That observation was cited, with apparent approval, by the Court of Appeal in Heath v Greenacre Business Park Pty Ltd [2016] NSWCA 34 at [98].

  1. In submissions, the First and Thirteenth Defendants fairly accepted that the general rule that costs follow the event is applicable to the determination of separate questions. In Baulderstone Hornibrook Pty Ltd v Qantas Airways Ltd [2003] FCA 325 at [5], Finkelstein J observed that:
“... in a case where there has been a split trial of disputed questions of fact or law and it is possible at each stage of the case to identify the successful party, the ordinary rule which is applied after a final hearing should also be applied to the split trial. That is, there is no justification for implying to the discretionary power to award costs a limitation to the effect that costs should only be ordered once the outcome of the whole action is known.”

There are several recent cases where Courts have ordered that parties pay the costs of a separate question: see, for example, Morris Finance Ltd v Free (No 2) [2016] NSWSC 1064; Spear v Hallenstein (No 2) (Costs) [2018] VSC 207; Global Constructions Australia Pty Ltd (in liq) v AIG Australia Ltd (No 3) [2018] FCA 432.

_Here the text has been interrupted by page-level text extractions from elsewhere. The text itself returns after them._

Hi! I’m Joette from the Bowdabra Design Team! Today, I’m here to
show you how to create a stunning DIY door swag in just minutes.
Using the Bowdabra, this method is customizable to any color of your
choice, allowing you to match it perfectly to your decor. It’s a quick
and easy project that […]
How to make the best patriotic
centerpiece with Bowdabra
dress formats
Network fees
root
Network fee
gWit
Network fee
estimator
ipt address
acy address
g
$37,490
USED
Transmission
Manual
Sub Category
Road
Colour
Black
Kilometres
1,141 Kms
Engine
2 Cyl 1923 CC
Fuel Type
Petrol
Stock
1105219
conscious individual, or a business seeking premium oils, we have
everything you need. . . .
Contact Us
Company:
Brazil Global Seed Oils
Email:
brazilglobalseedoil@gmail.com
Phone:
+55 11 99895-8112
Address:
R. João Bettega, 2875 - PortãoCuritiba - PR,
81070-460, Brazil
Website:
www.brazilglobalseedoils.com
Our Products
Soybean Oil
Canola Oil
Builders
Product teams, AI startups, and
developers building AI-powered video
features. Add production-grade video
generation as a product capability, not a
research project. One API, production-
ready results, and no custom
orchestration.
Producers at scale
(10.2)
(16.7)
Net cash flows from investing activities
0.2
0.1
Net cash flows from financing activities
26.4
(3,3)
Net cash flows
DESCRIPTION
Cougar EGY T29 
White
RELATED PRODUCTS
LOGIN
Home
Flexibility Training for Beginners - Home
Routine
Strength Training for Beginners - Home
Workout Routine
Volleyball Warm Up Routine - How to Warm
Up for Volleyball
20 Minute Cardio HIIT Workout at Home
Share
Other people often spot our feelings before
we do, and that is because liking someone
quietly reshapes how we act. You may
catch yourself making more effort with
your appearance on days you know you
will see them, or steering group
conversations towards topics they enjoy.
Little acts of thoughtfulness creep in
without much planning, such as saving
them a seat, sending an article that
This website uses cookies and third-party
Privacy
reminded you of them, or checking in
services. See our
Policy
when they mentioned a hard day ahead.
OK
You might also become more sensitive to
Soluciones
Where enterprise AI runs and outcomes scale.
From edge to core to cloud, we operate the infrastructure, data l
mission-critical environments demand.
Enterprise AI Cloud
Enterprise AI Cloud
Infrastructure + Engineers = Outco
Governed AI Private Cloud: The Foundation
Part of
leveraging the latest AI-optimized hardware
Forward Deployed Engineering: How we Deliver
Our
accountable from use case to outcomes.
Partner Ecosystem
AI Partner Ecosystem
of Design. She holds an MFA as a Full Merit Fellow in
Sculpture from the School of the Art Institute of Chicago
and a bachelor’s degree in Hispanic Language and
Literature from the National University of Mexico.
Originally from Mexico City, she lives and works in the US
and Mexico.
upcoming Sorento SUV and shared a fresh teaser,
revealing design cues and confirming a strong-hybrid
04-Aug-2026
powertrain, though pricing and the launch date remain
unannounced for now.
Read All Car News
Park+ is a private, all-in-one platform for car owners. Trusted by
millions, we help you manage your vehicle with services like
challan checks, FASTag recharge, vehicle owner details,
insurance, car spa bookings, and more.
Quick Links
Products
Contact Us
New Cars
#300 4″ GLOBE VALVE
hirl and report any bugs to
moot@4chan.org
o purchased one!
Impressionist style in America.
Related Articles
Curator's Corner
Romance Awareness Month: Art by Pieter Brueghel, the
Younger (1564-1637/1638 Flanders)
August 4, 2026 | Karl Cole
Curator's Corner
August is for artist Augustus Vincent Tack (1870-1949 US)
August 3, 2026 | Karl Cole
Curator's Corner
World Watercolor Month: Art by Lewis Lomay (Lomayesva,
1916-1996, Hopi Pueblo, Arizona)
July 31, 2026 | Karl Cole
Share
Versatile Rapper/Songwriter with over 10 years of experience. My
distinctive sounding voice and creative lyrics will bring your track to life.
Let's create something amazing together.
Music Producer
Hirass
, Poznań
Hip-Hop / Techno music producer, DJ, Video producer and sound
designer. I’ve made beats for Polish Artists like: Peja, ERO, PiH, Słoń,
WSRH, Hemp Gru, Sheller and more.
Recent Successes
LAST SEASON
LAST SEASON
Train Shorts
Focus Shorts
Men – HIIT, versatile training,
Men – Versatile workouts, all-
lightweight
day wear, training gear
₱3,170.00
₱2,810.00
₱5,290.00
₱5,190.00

  1. The Seventeenth Defendant refers to the observations of Campbell J as to the treatment of the costs of interlocutory applications in Ausino International Pty Ltd v Apex Sports Pty Ltd [2006] NSWSC 1119 at [55]–[56], and it (and several other Remaining Defendants) also refer to the observations of the Court of Appeal as to the same matter in His Eminence Metropolitan Petar, Diocesan Bishop of the Macedonian Orthodox Church of Australia and New Zealand v The Macedonian Orthodox Community Church St Petka Incorporated (No 2) [2007] NSWCA 142 at [20]–[21]. The Court of Appeal there dealt with the question whether the costs of granting an interlocutory injunction should be ordered as costs in the cause. That decision recognises, first, that costs are always in the discretion of the Court, and identifies a “usual rule” that is applicable to the position where a person succeeds in obtaining an interlocutory injunction. That decision is not directed to the position in respect of the determination of a separate question in preference proceedings, still less a determination of a separate question where a defendant or several defendants put a plaintiff to proof of a matter that would plainly be established by the evidence, without seeking to controvert any aspect of that evidence and without any real prospect of avoiding the result for which the plaintiff contended on the separate question. That decision does not assist the Remaining Defendants in this application.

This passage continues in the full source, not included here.